Irregular migration is a serious challenge among young people in Sierra Leone. Government officials, returnees, and most recently youth leaders have taken the fight head-on to increase awareness raising efforts on the risks involved in desperate journeys.
The formation of the Network is one of the results of a one-day national town hall meeting held in Kenema City with the theme: “Youths in Migration: The role of young people in preventing irregular migration”.
The objective of this National Youth event was to have a conversation with youth representatives on the risk of irregular migration, its impacts on young people, and also to discuss ways on how these young leaders can contribute towards changing the behaviour of their peers to make informed migration decisions.
“Those of our brothers and sisters who attempted ‘Temple Run’ were faced with acute hardship including wilderness trekking and crossing waterways in unsafe vessels and a lot of other challenges, in a bid to look for a better life in Europe. Some even lost their lives during their travels” explained Tejan Kellah, Chairman National Youth Council.
“To address this problem, as young leaders, we have a great a role to play to engage our peers” he added.
He further stated that: “The Youth council has a very big network of youth across the country, and we are delighted to join forces with migrants’ returnees to use the strengths of our network to take awareness raising campaigns in the 16 districts of Sierra Leone”.
Irregular migration is becoming a serious concern in the country. The number of youths who embark on irregular journeys to Europe has increased in recent years.
“Our survey indicated that every year, about 8,000-10,000 young men and women depart Sierra Leone through irregular means. 80 % these travels are being conducted from Sierra Leone via the Sahara Desert/Mediterranean Sea en route to Europe” said Dr James Bagonza, Head of Office, IOM Sierra Leone.
“Also, there is an increase in the number of young women who are being lured and scammed by smugglers into paying huge amount of money for fake job opportunities in the gulf countries’’ he added.
Dr Bagonza further stated that: “if district youth leaders and returnees can work together, they can be able to reach a as many youths as possible with the right information on safe migration”.
The Government believe in human capital development, so as a Ministry we have a major role to play in ensuring to prevent youths from going to ‘temple run’ and build their capacity to contribute positively to national development.

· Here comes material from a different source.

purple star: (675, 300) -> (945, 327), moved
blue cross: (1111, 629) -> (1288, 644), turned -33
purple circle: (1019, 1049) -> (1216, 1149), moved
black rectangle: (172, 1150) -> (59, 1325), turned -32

And this is exactly what we are doing through programmes like the youth in fisheries, youth in agriculture and the car wash project among others”, emphasized Hon Luseni Kallon, Deputy Minister of Youth Affairs.

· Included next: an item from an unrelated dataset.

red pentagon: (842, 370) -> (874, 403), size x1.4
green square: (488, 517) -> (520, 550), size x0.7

In Sierra Leone, 45 migrant returnees’ volunteers have been trained in peer-peer communication and equipped to raise the awareness on the dangers of irregular migration and to promote safer, orderly and migration.
“We have been to ‘Temple Run’ and have experienced the challenges associated with it. So, we are better placed to work with the existing youths’ councils to share our stories with young people” said Sheku Bangura, Migrants as Messenger Volunteer, and Head of the Advocacy Network Against Irregular Migration.
Migrants as Messengers Project Sierra Leone is funds by the Ministry of Foreign Affairs of the Netherlands.